= Sufu =

Inexpensive ersatz cloth made of wood fibers

Sufu, short for ステープル・ファイバー (SuTe-PuRu FuaiBa-, Staple Fibre), was a wartime fabric material used in Japan during World War II when cotton and other woven materials were scarce. It was man-made, but unlike modern synthetic staple fibers, it was based on chemically treated wood pulp.

The manufacturing process was developed in Germany during World War I and was also mass-produced in Italy after the Second Italo-Ethiopian War and in Japan during World War II. The three countries commonly had shortages of cotton and wool yarn, and these countries produced over 90% of world production at one time.

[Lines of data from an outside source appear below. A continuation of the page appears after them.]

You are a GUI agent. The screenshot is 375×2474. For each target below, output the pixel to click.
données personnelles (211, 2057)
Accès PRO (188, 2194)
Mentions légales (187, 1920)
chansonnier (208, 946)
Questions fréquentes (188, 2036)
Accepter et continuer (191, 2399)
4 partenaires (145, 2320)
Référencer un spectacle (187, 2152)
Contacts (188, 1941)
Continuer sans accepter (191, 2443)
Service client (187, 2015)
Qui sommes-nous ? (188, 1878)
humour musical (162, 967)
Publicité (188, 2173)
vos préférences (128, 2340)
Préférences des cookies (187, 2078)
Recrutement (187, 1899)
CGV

It was an inexpensive, ersatz cloth made from wood fibers, basically cellulose (a kind of Rayon viscose), that started to disintegrate after three or four washings and was highly flammable. In general, the warp threads were of cotton yarn, and the weft consisted of twisted Sufu yarn.

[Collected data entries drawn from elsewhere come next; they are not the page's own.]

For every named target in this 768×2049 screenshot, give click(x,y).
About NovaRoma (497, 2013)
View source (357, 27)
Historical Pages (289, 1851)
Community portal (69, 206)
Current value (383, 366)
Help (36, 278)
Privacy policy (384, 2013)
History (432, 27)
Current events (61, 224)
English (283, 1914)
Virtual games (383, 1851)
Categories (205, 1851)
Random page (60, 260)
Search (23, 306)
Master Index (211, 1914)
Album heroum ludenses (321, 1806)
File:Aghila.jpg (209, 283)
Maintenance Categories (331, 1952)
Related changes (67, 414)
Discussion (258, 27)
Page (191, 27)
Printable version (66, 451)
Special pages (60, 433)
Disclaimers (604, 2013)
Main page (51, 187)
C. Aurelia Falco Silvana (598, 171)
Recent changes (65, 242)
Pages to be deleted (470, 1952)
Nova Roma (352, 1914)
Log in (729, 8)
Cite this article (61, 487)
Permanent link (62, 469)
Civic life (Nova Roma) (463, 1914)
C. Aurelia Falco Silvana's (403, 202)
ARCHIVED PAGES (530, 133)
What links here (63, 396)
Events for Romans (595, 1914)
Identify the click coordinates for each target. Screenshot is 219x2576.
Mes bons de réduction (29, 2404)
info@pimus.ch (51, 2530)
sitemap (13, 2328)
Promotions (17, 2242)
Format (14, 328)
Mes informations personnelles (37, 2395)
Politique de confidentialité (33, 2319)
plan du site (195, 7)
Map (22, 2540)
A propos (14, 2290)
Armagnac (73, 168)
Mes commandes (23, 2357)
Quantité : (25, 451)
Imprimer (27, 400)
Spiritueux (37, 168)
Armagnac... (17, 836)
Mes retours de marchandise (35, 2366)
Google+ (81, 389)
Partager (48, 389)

At the time, the import of fabric materials, like cotton and wool, amounted to about a third of the total import amount into Japan. Hence, the reduction of this import was imperative to enable weapons and other wartime material purchases overseas. The Imperial Japanese government mandated at least 30% Sufu composition within cotton garment materials in December 1937.

Due to the improvements in the manufacturing process and the growing market for environmentally friendly bio-degradable garments, the production of Viscose Staple Fiber has been resurging in recent years.